大阪市営地下鉄谷町九丁目駅の近くにある高津宮(こうづぐう)は、大阪人にとって「住吉大社」「大阪天満宮」と同じくらいなじみが深く、歴史ある神社だ。
高津宮はさまざまな物語や伝統芸能の「名場面の地」にもなっていて、ここを訪れる芸人は多く、また大相撲春場所になると近くに宿舎を置いている部屋の力士がここの石段でトレーニングする姿も見かける。
主祭神は仁徳天皇。世界遺産の国内推薦を得た「百舌鳥・古市古墳群」の中でも最大の仁徳天皇陵古墳(諸説あるが)に祀られている当人だ。

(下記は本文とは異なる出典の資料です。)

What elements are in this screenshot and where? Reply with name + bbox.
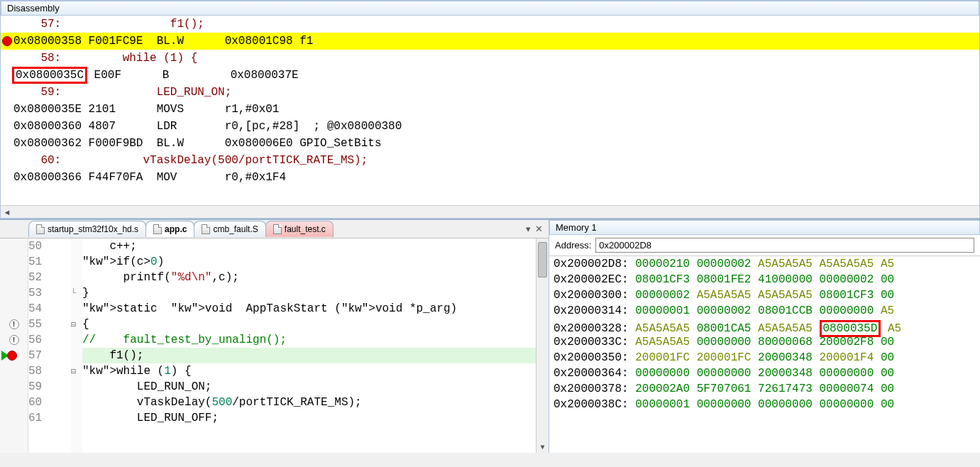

上方落語にはこの高津宮が舞台となる「崇徳院(すとくいん)」「高倉狐」「高津の富」という有名なネタがあり、とくに「高津の富」は本殿前に貼り出された富くじの当せん番号を、当たりくじを持っている(とは認識していない)主人公が何度も復唱するくだりがクライマックスだ。噺家にとってはこの「間」をどうつくるかが腕の見せどころで、大阪人にはおなじみのシーン。
そのような、実におめでたい場所の境内に、「木立」を意味するカフェレストランがあり、夜遅くまでにぎわっているという。難波から徒歩でも15分。紅葉の時期にわざわざ京都や奈良に行かなくても、こんな至近距離で味わえるならうれしいことこの上なしだ。